(Rendered page images)
◆ ◆ ◆ ◆

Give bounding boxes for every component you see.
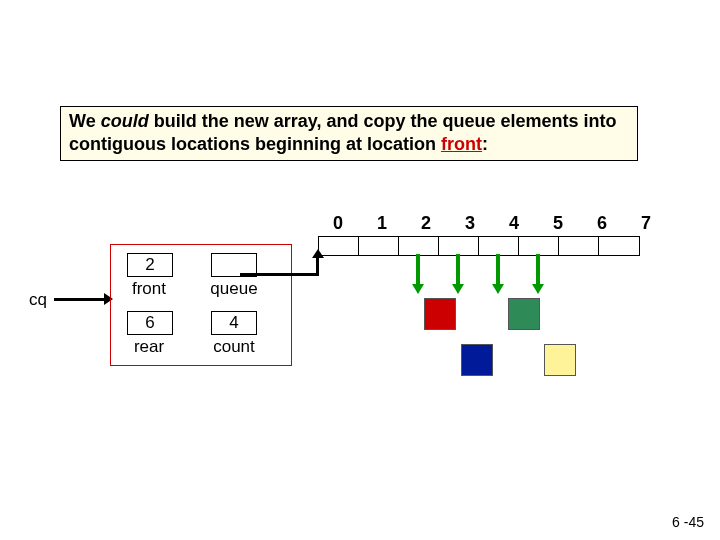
array-cell	[599, 237, 639, 255]
cq-label: cq	[29, 290, 47, 310]
queue-element-square	[461, 344, 493, 376]
array-cell	[519, 237, 559, 255]
array-index: 4	[494, 213, 534, 234]
struct-box: 2 front queue 6 rear 4 count	[110, 244, 292, 366]
array-cell	[399, 237, 439, 255]
desc-mid: build the new array, and copy the queue …	[69, 111, 616, 154]
array-cell	[319, 237, 359, 255]
desc-front: front	[441, 134, 482, 154]
array-box	[318, 236, 640, 256]
front-value: 2	[127, 253, 173, 277]
array-index-row: 0 1 2 3 4 5 6 7	[318, 213, 670, 234]
queue-pointer-arrow	[316, 256, 319, 276]
count-label: count	[203, 337, 265, 357]
queue-pointer-arrow	[240, 273, 318, 276]
array-index: 7	[626, 213, 666, 234]
array-index: 0	[318, 213, 358, 234]
array-cell	[559, 237, 599, 255]
array-index: 2	[406, 213, 446, 234]
array-index: 5	[538, 213, 578, 234]
arrow-up-icon	[312, 249, 324, 258]
rear-value: 6	[127, 311, 173, 335]
queue-element-square	[424, 298, 456, 330]
slide-number: 6 -45	[672, 514, 704, 530]
front-label: front	[125, 279, 173, 299]
array-index: 6	[582, 213, 622, 234]
array-index: 3	[450, 213, 490, 234]
array-index: 1	[362, 213, 402, 234]
queue-label: queue	[203, 279, 265, 299]
queue-element-square	[508, 298, 540, 330]
count-value: 4	[211, 311, 257, 335]
cq-pointer-arrow	[54, 298, 106, 301]
desc-could: could	[101, 111, 149, 131]
rear-label: rear	[125, 337, 173, 357]
array-cell	[359, 237, 399, 255]
desc-post: :	[482, 134, 488, 154]
array-cell	[479, 237, 519, 255]
array-cell	[439, 237, 479, 255]
desc-pre: We	[69, 111, 101, 131]
description-box: We could build the new array, and copy t…	[60, 106, 638, 161]
queue-element-square	[544, 344, 576, 376]
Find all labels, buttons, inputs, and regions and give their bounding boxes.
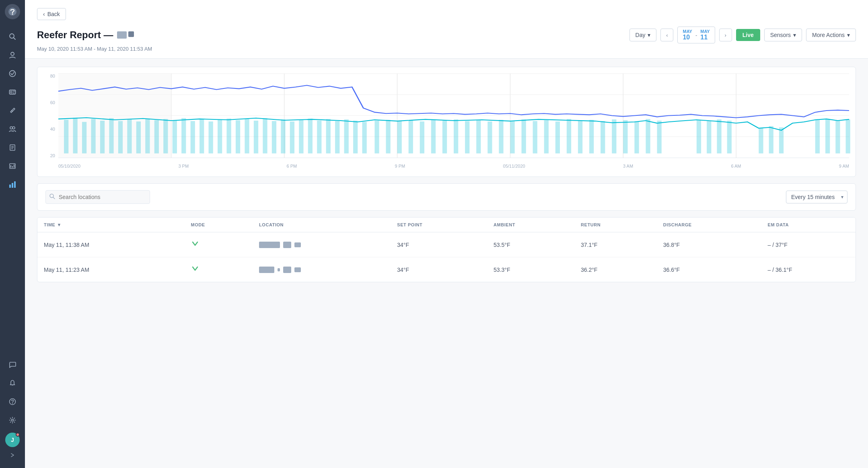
svg-rect-86 xyxy=(544,120,549,154)
svg-point-25 xyxy=(12,419,14,421)
sidebar-logo[interactable] xyxy=(5,4,20,19)
cell-return: 36.2°F xyxy=(574,257,657,282)
back-chevron-icon: ‹ xyxy=(43,11,45,17)
svg-rect-102 xyxy=(769,126,773,154)
prev-date-button[interactable]: ‹ xyxy=(660,29,673,41)
chevron-down-icon: ▾ xyxy=(847,32,850,38)
cell-ambient: 53.5°F xyxy=(487,232,574,257)
sidebar-item-help[interactable] xyxy=(5,394,20,409)
sidebar-item-search[interactable] xyxy=(5,29,20,44)
cell-ambient: 53.3°F xyxy=(487,257,574,282)
live-button[interactable]: Live xyxy=(736,29,760,41)
svg-rect-66 xyxy=(326,119,331,154)
search-locations-input[interactable] xyxy=(45,190,150,204)
chart-container: 80 60 40 20 xyxy=(44,74,849,170)
col-set-point: SET POINT xyxy=(391,218,487,232)
sort-icon[interactable]: ▼ xyxy=(57,222,61,227)
y-axis: 80 60 40 20 xyxy=(44,74,58,158)
svg-rect-74 xyxy=(409,120,413,154)
title-icon-1 xyxy=(117,31,127,39)
svg-rect-37 xyxy=(64,120,68,154)
cell-location xyxy=(253,232,391,257)
svg-rect-100 xyxy=(727,121,732,154)
cell-mode xyxy=(185,232,253,257)
svg-rect-48 xyxy=(163,119,168,154)
date-to: MAY 11 xyxy=(700,29,710,41)
sidebar-item-chat[interactable] xyxy=(5,357,20,372)
col-mode: MODE xyxy=(185,218,253,232)
svg-rect-60 xyxy=(272,121,276,153)
svg-rect-89 xyxy=(578,121,582,154)
svg-rect-78 xyxy=(454,119,458,154)
cell-return: 37.1°F xyxy=(574,232,657,257)
svg-rect-87 xyxy=(555,121,560,153)
sidebar-item-compliance[interactable] xyxy=(5,66,20,81)
svg-rect-41 xyxy=(100,121,105,154)
sidebar-item-analytics[interactable] xyxy=(5,177,20,192)
svg-rect-103 xyxy=(779,127,784,154)
svg-rect-73 xyxy=(397,121,402,153)
more-actions-button[interactable]: More Actions ▾ xyxy=(806,29,856,41)
sidebar-item-id[interactable] xyxy=(5,84,20,100)
col-location: LOCATION xyxy=(253,218,391,232)
cell-set-point: 34°F xyxy=(391,257,487,282)
svg-rect-62 xyxy=(290,121,294,153)
day-selector-button[interactable]: Day ▾ xyxy=(629,29,657,41)
svg-rect-45 xyxy=(136,121,141,153)
col-discharge: DISCHARGE xyxy=(657,218,761,232)
table-section: TIME ▼ MODE LOCATION SET POINT AMBIENT R… xyxy=(37,217,856,282)
svg-rect-75 xyxy=(420,121,424,153)
sidebar-item-reports[interactable] xyxy=(5,158,20,174)
sidebar-item-team[interactable] xyxy=(5,121,20,137)
svg-rect-47 xyxy=(154,120,159,154)
interval-select[interactable]: Every 15 minutes Every 5 minutes Every 3… xyxy=(786,191,847,203)
svg-point-24 xyxy=(12,403,13,404)
chart-area xyxy=(58,74,849,158)
sidebar-expand[interactable] xyxy=(5,450,20,460)
chart-svg xyxy=(58,74,849,158)
svg-rect-90 xyxy=(589,120,594,154)
svg-rect-79 xyxy=(465,121,469,153)
top-section: ‹ Back Reefer Report — Day ▾ ‹ xyxy=(25,0,868,59)
data-table: TIME ▼ MODE LOCATION SET POINT AMBIENT R… xyxy=(37,218,856,282)
header-controls: Day ▾ ‹ MAY 10 - MAY 11 xyxy=(629,27,856,43)
next-date-button[interactable]: › xyxy=(719,29,732,41)
svg-rect-94 xyxy=(634,121,639,153)
sensors-button[interactable]: Sensors ▾ xyxy=(764,29,802,41)
main-content: ‹ Back Reefer Report — Day ▾ ‹ xyxy=(25,0,868,468)
cell-time: May 11, 11:23 AM xyxy=(37,257,185,282)
svg-rect-49 xyxy=(173,121,177,154)
svg-rect-44 xyxy=(127,119,132,154)
sidebar-item-tools[interactable] xyxy=(5,103,20,118)
svg-rect-70 xyxy=(362,122,367,153)
svg-rect-77 xyxy=(442,121,447,154)
col-return: RETURN xyxy=(574,218,657,232)
svg-rect-76 xyxy=(431,120,436,154)
svg-rect-61 xyxy=(281,119,285,154)
sidebar-item-user[interactable] xyxy=(5,47,20,63)
sidebar-item-bell[interactable] xyxy=(5,376,20,391)
filter-section: Every 15 minutes Every 5 minutes Every 3… xyxy=(37,183,856,211)
date-range-box: MAY 10 - MAY 11 xyxy=(677,27,715,43)
svg-rect-99 xyxy=(717,119,721,154)
sidebar: J xyxy=(0,0,25,468)
svg-rect-67 xyxy=(335,121,339,153)
svg-rect-72 xyxy=(386,120,390,154)
svg-rect-50 xyxy=(181,118,186,154)
x-axis: 05/10/2020 3 PM 6 PM 9 PM 05/11/2020 3 A… xyxy=(58,159,849,170)
chevron-down-icon: ▾ xyxy=(648,32,650,38)
sidebar-item-settings[interactable] xyxy=(5,413,20,428)
svg-point-5 xyxy=(10,71,16,77)
svg-rect-81 xyxy=(487,121,492,153)
cell-discharge: 36.6°F xyxy=(657,257,761,282)
svg-rect-106 xyxy=(835,121,840,154)
cell-discharge: 36.8°F xyxy=(657,232,761,257)
svg-line-109 xyxy=(53,197,55,199)
sidebar-item-orders[interactable] xyxy=(5,140,20,155)
col-time: TIME ▼ xyxy=(37,218,185,232)
svg-rect-56 xyxy=(236,120,240,154)
svg-rect-63 xyxy=(299,120,303,154)
sidebar-avatar[interactable]: J xyxy=(5,433,20,447)
svg-rect-91 xyxy=(601,121,605,153)
back-button[interactable]: ‹ Back xyxy=(37,8,66,20)
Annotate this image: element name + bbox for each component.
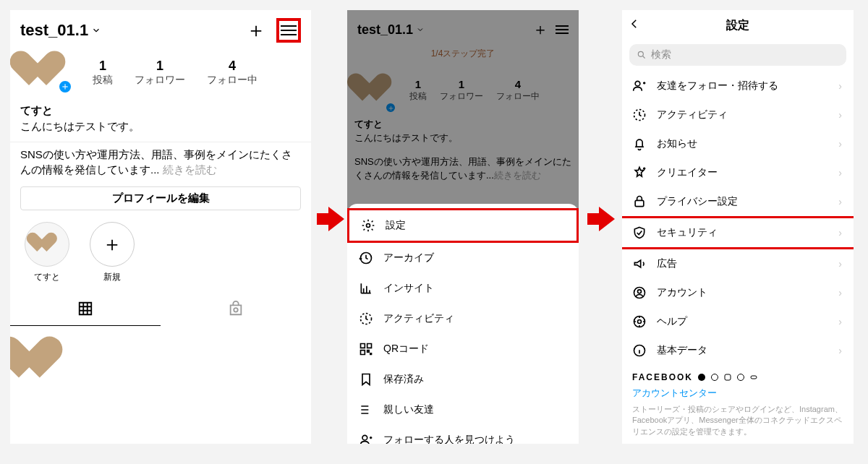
profile-tabs: [10, 295, 311, 326]
stat-followers[interactable]: 1 フォロワー: [135, 59, 185, 87]
menu-sheet: 設定 アーカイブ インサイト アクティビティ QRコード 保存済み 親しい友達: [347, 204, 579, 444]
menu-item-activity[interactable]: アクティビティ: [347, 304, 579, 334]
description-text: SNSの使い方や運用方法、用語、事例をメインにたくさんの情報を発信しています..…: [20, 148, 292, 176]
chevron-right-icon: ›: [838, 80, 842, 92]
gear-icon: [361, 218, 375, 233]
stats-row: ＋ 1 投稿 1 フォロワー 4 フォロー中: [10, 45, 311, 97]
settings-item-security[interactable]: セキュリティ›: [622, 216, 854, 249]
svg-rect-18: [751, 376, 757, 379]
menu-item-settings[interactable]: 設定: [347, 208, 579, 243]
svg-point-4: [362, 435, 367, 440]
story-new-button[interactable]: ＋ 新規: [90, 222, 135, 283]
menu-label: 保存済み: [383, 373, 424, 386]
back-button[interactable]: [628, 17, 645, 34]
ads-icon: [632, 257, 647, 271]
profile-screen: test_01.1 ＋ ＋ 1 投稿 1 フォロワー 4 フォロー中 てすと: [10, 10, 311, 444]
instagram-icon: [723, 373, 732, 382]
search-input[interactable]: 検索: [629, 44, 846, 66]
svg-point-1: [367, 224, 370, 228]
settings-label: お知らせ: [657, 137, 697, 150]
chevron-down-icon: [91, 25, 101, 35]
settings-item-activity[interactable]: アクティビティ›: [622, 100, 854, 129]
settings-item-privacy[interactable]: プライバシー設定›: [622, 187, 854, 216]
hamburger-menu-button[interactable]: [276, 18, 301, 43]
menu-item-qr[interactable]: QRコード: [347, 334, 579, 364]
chevron-left-icon: [628, 17, 641, 30]
menu-item-saved[interactable]: 保存済み: [347, 364, 579, 395]
edit-profile-button[interactable]: プロフィールを編集: [20, 186, 301, 210]
settings-item-about[interactable]: 基本データ›: [622, 336, 854, 365]
story-highlights: てすと ＋ 新規: [10, 210, 311, 286]
settings-item-help[interactable]: ヘルプ›: [622, 307, 854, 336]
stat-posts[interactable]: 1 投稿: [93, 59, 113, 87]
stat-following[interactable]: 4 フォロー中: [207, 59, 258, 87]
whatsapp-icon: [736, 373, 745, 382]
profile-bio: てすと こんにちはテストです。: [10, 97, 311, 137]
settings-label: 基本データ: [657, 344, 707, 357]
settings-label: ヘルプ: [657, 315, 687, 328]
settings-label: クリエイター: [657, 166, 718, 179]
avatar[interactable]: ＋: [14, 52, 80, 93]
create-post-button[interactable]: ＋: [246, 17, 266, 44]
info-icon: [632, 343, 647, 358]
creator-icon: [632, 166, 647, 180]
settings-label: プライバシー設定: [657, 195, 738, 208]
chevron-right-icon: ›: [838, 287, 842, 298]
search-placeholder: 検索: [651, 48, 671, 61]
account-icon: [632, 285, 647, 300]
account-center-link[interactable]: アカウントセンター: [632, 387, 843, 400]
settings-screen: 設定 検索 友達をフォロー・招待する› アクティビティ› お知らせ› クリエイタ…: [622, 10, 854, 444]
svg-point-14: [698, 374, 705, 381]
tab-tagged[interactable]: [161, 295, 311, 326]
activity-icon: [359, 312, 373, 326]
menu-item-discover-people[interactable]: フォローする人を見つけよう: [347, 425, 579, 444]
menu-item-close-friends[interactable]: 親しい友達: [347, 395, 579, 425]
facebook-label: FACEBOOK: [632, 372, 693, 382]
qr-icon: [359, 342, 373, 356]
heart-icon: [36, 233, 59, 256]
bio-text: こんにちはテストです。: [20, 119, 301, 134]
heart-icon: [16, 338, 64, 386]
menu-label: アクティビティ: [383, 312, 454, 325]
svg-rect-8: [635, 200, 644, 206]
svg-point-15: [712, 374, 718, 381]
menu-label: 親しい友達: [383, 403, 434, 416]
profile-header: test_01.1 ＋: [10, 10, 311, 45]
svg-point-6: [635, 81, 640, 86]
svg-point-10: [638, 290, 642, 293]
tab-grid[interactable]: [10, 295, 161, 326]
settings-label: アカウント: [657, 286, 707, 299]
settings-item-ads[interactable]: 広告›: [622, 249, 854, 278]
help-icon: [632, 314, 647, 329]
story-item[interactable]: てすと: [25, 222, 69, 283]
chevron-right-icon: ›: [838, 316, 842, 327]
svg-rect-16: [725, 374, 731, 380]
chevron-right-icon: ›: [838, 258, 842, 270]
close-friends-icon: [359, 403, 373, 417]
add-story-badge[interactable]: ＋: [58, 80, 72, 94]
saved-icon: [359, 372, 373, 387]
chevron-right-icon: ›: [838, 345, 842, 356]
read-more-link[interactable]: 続きを読む: [163, 163, 217, 176]
messenger-icon: [710, 373, 719, 382]
menu-label: QRコード: [383, 343, 429, 356]
menu-label: 設定: [386, 219, 406, 232]
settings-item-creator[interactable]: クリエイター›: [622, 158, 854, 187]
page-title: 設定: [645, 18, 848, 33]
chevron-right-icon: ›: [838, 196, 842, 207]
username-dropdown[interactable]: test_01.1: [20, 21, 246, 40]
facebook-icon: [697, 373, 706, 382]
settings-item-invite[interactable]: 友達をフォロー・招待する›: [622, 72, 854, 100]
stat-label: 投稿: [93, 74, 113, 87]
menu-item-insights[interactable]: インサイト: [347, 273, 579, 304]
footer-note: ストーリーズ・投稿のシェアやログインなど、Instagram、Facebookア…: [632, 404, 843, 437]
feed-item[interactable]: [10, 326, 311, 398]
menu-item-archive[interactable]: アーカイブ: [347, 243, 579, 273]
svg-point-12: [638, 320, 642, 324]
settings-item-notifications[interactable]: お知らせ›: [622, 129, 854, 158]
settings-item-account[interactable]: アカウント›: [622, 278, 854, 307]
svg-point-17: [738, 374, 744, 381]
grid-icon: [77, 301, 93, 317]
archive-icon: [359, 251, 373, 265]
insights-icon: [359, 281, 373, 296]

◆ ◆ ◆ ◆

If a line in the entries holds the string "search", copy it.

▶ _Written reply_
sidebar-item-search[interactable] xyxy=(5,29,20,44)
search-locations-input[interactable] xyxy=(45,190,150,204)
search-input[interactable]: 検索: [629, 44, 846, 66]
search-placeholder: 検索: [651, 48, 671, 61]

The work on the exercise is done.